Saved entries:
[Start of Attachment]

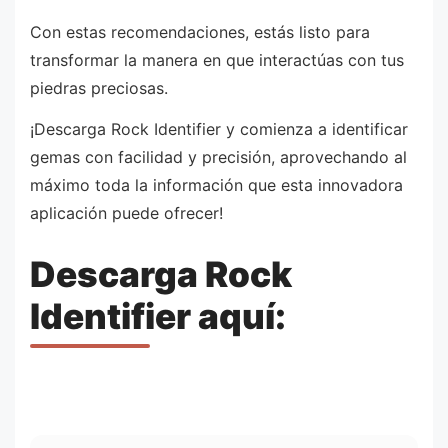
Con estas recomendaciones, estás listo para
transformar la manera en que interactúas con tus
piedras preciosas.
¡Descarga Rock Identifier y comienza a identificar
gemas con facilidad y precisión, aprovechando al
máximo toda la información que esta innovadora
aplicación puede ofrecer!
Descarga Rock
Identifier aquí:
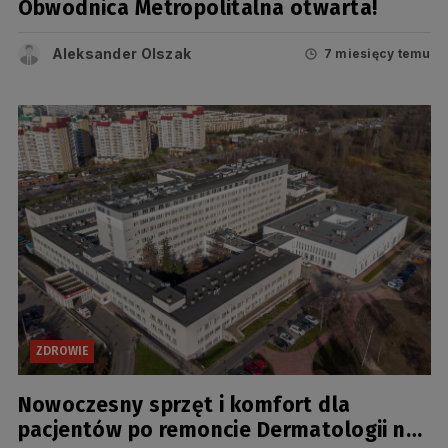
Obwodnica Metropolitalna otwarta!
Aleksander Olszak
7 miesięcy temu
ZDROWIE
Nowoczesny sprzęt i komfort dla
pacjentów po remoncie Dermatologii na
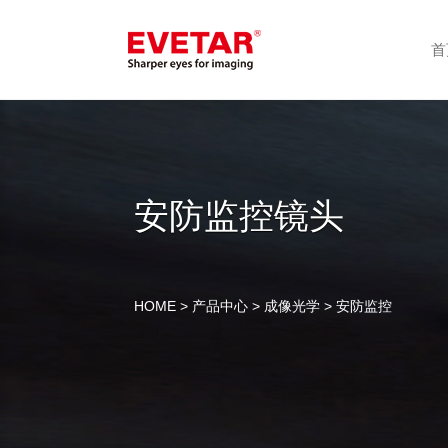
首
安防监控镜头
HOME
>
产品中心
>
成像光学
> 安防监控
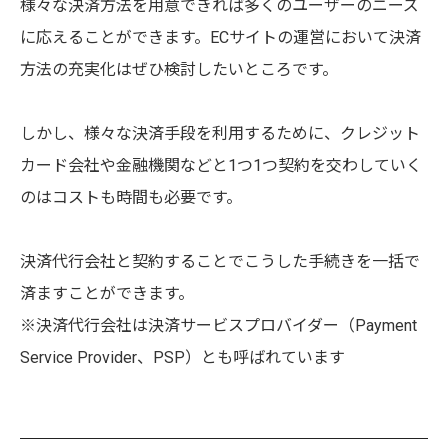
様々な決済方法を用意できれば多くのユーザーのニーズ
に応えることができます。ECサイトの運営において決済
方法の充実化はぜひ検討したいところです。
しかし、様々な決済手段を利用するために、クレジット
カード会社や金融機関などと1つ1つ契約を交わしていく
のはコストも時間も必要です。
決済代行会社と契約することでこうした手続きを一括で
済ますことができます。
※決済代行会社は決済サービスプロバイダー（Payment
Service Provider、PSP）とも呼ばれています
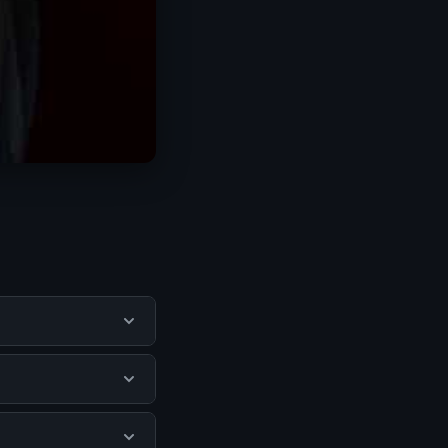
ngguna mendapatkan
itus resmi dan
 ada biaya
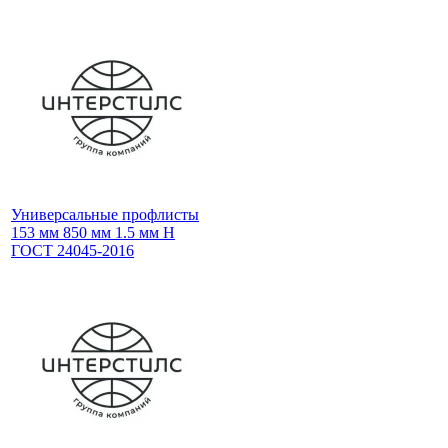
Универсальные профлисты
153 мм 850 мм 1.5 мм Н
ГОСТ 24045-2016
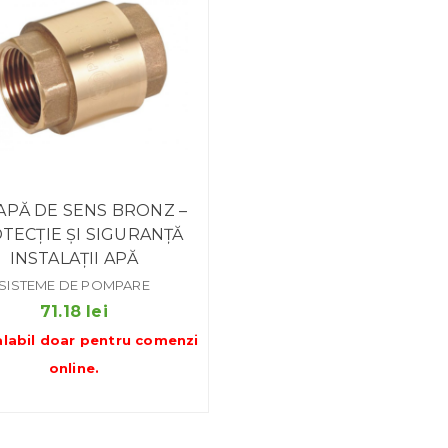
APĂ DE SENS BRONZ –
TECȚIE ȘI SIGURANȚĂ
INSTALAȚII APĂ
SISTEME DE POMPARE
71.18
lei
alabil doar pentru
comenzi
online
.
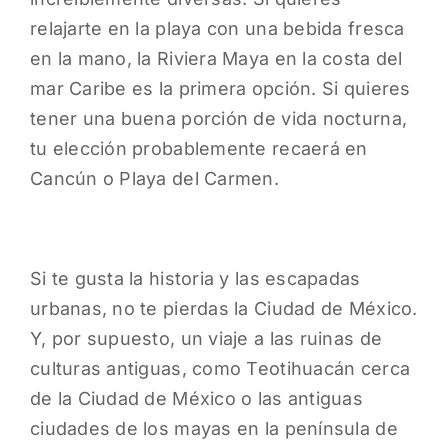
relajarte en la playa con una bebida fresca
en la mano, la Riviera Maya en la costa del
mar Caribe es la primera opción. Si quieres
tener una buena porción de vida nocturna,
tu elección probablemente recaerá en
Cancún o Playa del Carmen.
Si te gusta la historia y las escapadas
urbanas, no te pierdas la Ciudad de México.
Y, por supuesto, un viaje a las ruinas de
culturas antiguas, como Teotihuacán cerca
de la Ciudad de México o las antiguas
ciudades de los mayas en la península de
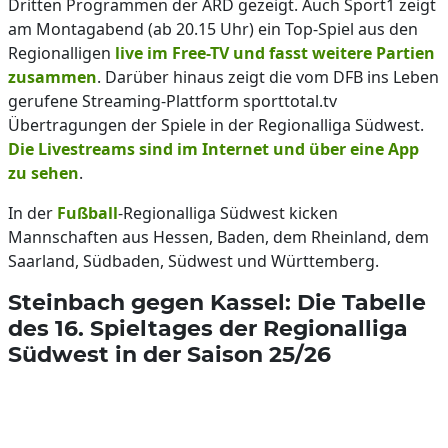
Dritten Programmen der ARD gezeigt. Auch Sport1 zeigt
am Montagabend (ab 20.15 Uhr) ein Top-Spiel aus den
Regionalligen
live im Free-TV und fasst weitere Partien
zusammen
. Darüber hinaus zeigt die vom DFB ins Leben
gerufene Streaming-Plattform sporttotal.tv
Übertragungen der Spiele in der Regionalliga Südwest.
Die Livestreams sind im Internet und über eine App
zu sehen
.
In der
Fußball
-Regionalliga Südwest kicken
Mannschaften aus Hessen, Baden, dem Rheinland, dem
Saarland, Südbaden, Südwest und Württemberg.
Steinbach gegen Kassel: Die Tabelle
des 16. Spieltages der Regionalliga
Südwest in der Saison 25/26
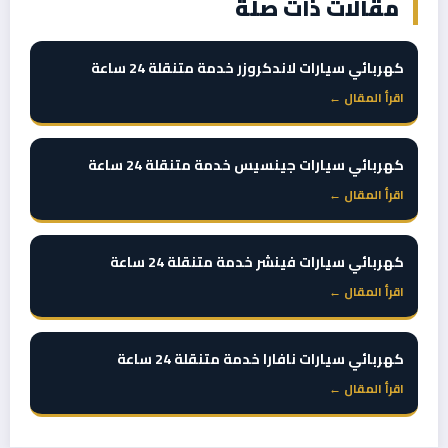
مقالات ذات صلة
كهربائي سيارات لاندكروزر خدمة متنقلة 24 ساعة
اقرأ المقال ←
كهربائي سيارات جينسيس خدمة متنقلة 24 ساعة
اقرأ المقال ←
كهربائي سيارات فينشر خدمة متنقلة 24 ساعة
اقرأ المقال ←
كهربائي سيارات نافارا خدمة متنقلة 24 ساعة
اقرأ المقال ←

[End of Attachment]

*Exercise instructions:*
Find each line above that contains "zeigt", and copy those lines.

*The completed task:*
Dritten Programmen der ARD gezeigt. Auch Sport1 zeigt
. Darüber hinaus zeigt die vom DFB ins Leben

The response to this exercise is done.